What the exercise asks: Your answer consists of the lines in the data that contain "dans". Copy each of them.

+++ Records supplied +++

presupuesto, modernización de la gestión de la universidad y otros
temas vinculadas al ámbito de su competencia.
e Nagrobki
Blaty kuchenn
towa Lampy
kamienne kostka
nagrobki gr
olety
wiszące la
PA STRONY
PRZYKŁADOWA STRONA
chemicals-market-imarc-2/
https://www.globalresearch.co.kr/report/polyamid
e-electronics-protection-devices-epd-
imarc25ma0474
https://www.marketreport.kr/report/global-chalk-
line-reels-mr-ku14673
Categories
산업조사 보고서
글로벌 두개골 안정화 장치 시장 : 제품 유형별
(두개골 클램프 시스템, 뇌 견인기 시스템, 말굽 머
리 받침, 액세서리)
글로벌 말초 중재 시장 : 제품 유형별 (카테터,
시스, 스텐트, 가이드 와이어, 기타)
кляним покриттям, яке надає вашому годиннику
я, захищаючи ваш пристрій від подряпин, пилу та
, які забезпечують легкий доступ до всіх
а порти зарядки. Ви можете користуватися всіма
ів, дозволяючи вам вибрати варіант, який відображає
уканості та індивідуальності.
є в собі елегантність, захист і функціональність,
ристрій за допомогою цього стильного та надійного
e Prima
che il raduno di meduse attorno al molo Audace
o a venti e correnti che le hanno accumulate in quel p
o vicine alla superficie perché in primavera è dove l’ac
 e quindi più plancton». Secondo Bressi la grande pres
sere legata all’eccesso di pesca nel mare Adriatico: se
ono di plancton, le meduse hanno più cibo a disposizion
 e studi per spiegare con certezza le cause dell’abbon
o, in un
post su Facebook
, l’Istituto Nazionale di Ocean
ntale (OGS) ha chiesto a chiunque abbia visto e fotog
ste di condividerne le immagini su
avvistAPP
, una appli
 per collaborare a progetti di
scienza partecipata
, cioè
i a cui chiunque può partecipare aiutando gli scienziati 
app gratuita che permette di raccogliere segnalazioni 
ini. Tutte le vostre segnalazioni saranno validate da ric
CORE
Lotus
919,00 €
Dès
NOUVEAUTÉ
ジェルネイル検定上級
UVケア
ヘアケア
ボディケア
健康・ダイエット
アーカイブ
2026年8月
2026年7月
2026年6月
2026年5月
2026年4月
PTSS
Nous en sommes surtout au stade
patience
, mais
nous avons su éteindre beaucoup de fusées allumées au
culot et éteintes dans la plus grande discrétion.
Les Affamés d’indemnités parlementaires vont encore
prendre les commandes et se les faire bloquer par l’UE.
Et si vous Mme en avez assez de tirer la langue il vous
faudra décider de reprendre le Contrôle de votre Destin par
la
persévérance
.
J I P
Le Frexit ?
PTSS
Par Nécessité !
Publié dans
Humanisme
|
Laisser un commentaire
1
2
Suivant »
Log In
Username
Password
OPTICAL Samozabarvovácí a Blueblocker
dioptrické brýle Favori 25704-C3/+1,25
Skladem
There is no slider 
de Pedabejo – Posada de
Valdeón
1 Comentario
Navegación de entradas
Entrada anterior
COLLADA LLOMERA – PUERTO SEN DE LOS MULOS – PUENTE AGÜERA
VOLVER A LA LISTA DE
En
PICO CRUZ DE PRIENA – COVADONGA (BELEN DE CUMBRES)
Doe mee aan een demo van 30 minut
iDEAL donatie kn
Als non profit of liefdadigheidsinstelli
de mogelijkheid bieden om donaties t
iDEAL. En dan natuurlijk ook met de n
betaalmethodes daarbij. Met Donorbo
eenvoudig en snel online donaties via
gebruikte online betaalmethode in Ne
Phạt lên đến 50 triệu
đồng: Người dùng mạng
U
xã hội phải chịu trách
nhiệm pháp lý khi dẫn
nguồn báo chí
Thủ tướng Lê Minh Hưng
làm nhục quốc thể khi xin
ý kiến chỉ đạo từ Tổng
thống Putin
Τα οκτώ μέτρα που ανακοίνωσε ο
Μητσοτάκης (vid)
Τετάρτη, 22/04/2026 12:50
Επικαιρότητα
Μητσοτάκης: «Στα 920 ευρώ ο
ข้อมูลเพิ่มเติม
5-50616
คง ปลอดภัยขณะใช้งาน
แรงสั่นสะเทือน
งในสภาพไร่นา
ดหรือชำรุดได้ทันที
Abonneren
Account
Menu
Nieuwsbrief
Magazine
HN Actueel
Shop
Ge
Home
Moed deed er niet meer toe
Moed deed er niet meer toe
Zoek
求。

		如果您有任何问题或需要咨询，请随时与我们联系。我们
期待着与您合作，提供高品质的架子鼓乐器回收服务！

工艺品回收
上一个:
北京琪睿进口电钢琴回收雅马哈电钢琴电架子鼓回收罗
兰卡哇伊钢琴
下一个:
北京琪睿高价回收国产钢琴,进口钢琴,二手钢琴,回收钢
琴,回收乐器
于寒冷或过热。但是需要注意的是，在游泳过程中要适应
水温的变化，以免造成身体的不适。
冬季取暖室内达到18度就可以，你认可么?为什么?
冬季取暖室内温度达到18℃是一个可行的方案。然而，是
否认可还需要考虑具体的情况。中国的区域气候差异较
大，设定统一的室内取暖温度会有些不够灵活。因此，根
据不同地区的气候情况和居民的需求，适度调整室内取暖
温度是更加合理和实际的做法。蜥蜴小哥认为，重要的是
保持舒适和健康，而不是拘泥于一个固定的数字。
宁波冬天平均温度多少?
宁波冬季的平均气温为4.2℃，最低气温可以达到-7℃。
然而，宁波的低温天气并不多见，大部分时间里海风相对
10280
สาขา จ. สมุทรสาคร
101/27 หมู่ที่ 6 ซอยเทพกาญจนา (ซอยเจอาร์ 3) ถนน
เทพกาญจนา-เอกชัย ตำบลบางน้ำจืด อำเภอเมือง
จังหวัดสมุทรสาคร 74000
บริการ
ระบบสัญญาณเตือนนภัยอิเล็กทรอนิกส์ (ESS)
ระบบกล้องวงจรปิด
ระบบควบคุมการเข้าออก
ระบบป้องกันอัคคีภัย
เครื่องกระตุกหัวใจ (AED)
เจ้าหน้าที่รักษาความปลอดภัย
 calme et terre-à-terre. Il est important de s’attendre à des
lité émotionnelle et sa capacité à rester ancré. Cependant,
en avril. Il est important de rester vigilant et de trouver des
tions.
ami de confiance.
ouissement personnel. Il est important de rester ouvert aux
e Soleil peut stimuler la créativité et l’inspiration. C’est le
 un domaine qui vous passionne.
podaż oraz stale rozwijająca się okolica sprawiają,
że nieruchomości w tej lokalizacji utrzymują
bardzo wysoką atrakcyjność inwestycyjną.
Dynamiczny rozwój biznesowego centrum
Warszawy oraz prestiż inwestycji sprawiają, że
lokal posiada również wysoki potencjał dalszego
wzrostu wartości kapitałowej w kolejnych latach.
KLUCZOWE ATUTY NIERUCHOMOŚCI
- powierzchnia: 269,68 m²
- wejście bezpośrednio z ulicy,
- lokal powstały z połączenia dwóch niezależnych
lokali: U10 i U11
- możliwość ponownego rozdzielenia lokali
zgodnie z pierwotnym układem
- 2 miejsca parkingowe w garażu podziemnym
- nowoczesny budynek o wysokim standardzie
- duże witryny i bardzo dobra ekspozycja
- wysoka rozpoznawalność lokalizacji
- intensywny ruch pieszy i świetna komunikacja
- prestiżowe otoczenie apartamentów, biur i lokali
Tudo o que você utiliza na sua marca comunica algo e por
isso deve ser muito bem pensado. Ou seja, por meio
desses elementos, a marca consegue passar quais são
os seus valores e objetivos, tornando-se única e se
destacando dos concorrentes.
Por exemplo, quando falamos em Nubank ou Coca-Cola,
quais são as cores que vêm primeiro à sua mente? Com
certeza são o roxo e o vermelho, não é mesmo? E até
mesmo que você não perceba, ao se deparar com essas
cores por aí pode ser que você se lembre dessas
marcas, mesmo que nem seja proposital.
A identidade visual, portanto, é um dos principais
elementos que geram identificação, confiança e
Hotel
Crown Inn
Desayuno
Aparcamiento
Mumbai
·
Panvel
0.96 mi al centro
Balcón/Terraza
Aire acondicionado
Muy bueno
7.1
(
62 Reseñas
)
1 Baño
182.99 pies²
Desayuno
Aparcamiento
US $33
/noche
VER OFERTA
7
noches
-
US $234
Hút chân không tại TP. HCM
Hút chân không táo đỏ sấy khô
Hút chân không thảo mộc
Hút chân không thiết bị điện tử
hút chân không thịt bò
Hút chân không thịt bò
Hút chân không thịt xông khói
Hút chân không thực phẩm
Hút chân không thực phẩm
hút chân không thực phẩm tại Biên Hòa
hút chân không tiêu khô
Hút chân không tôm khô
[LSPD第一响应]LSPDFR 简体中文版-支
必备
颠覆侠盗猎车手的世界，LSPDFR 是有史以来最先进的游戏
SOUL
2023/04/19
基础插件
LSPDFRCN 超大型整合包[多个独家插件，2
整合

+++

Task result:
culot et éteintes dans la plus grande discrétion.
Publié dans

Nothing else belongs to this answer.